The principal, Ray Anderson, informed me that he also happened to be an attorney. Then he told me that Arlington has a strict policy against touching students, except in self-defense or in order to break up a fight between students. He asked me to tell him what happened. He seemed particularly interested in who had touched who first, and what form the touching had taken. (By this point it was clear to me that students in Arlington occupy roughly the same position as cattle in Hindu societies.)
I told Anderson that I had gripped the student's shoulder firmly, but without malice. He then told me that a teacher could be terminated for violating the "touching" guidelines. He wanted to be sure that I had not thrown the boy against a wall (I don't think I could have even if I had wanted to) or employed some other wicked tactic. The principal didn't seem equally upset that the kid had disrupted a class, insulted me, and put his hands on me.
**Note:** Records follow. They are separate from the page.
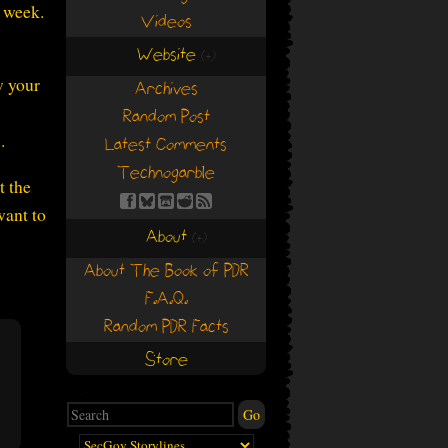
n week.
Videos
Website
(+)
(+)
w your
Archives
Random Post
.
Latest Comments
Technogarble
t the
want to
About
(+)
(+)
About The Book of PDR
F.A.Q.
Random PDR Facts
Store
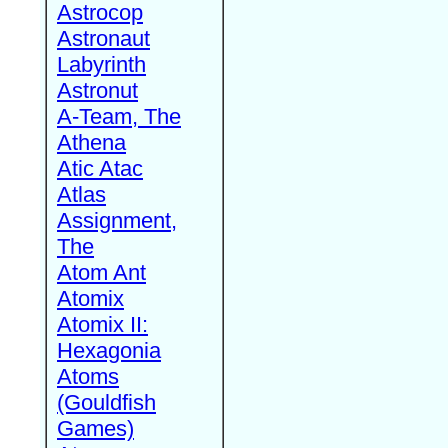
Astrocop
Astronaut
Labyrinth
Astronut
A-Team, The
Athena
Atic Atac
Atlas
Assignment,
The
Atom Ant
Atomix
Atomix II:
Hexagonia
Atoms
(Gouldfish
Games)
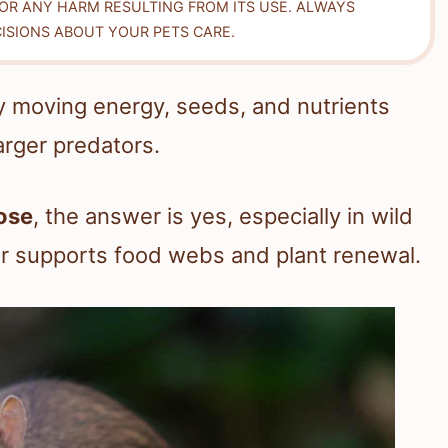
FOR ANY HARM RESULTING FROM ITS USE. ALWAYS
ISIONS ABOUT YOUR PETS CARE.
 by moving energy, seeds, and nutrients
rger predators.
ose
, the answer is yes, especially in wild
or supports food webs and plant renewal.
Later I went to see the head teacher again. She informed me that the first thing administrators think of in cases like this is the possibility that the school will be sued by the student. She too seemed to regard the actions of the student as a mere trifle. According to her, the reason I had such a problem with the student was that he didn't know me. In other words, some personal bond with the student was necessary to prevent him from walking into my class, disrupting it, insulting me, and refusing to leave. The idea that students should obey a teacher simply because he or she is a legitimate authority figure seems to be totally alien to both administrators and students, and probably to most teachers as well.
If you doubt the degree to which teachers have lost authority note the action taken against Joe: a two-day, in-school suspension, with the proviso that he could attend testing or any class if a teacher requested his presence.
If he could come to school, take tests, and attend classes, you might wonder exactly what he was forbidden to do. So do I. Bear in mind that this punishment was for a student with a history of disciplinary problems who showed no contriteness after the event.
These days the fact that a student called a teacher an obscenity is probably not going to shock too many people. Nor is the fact that the student appeared ready and willing to go one-on-one with a teacher. After all, everybody has heard much worse stories about students in inner-city schools. But this event occurred in a school attended overwhelmingly by bright, white, upper-middle-class kids (all of those involved in this story are white suburbanites.)
March 10 was just another peaceful day in the suburbs, and the event seemed to disturb no one but myself. The truly notable quality in this story is that it represents not the exception, but the norm. Joe is a problem student, but his attitude is exactly the same as most other Arlington public school secondary students. Joe is a leader in the sense that he was just slightly more expressive than most students.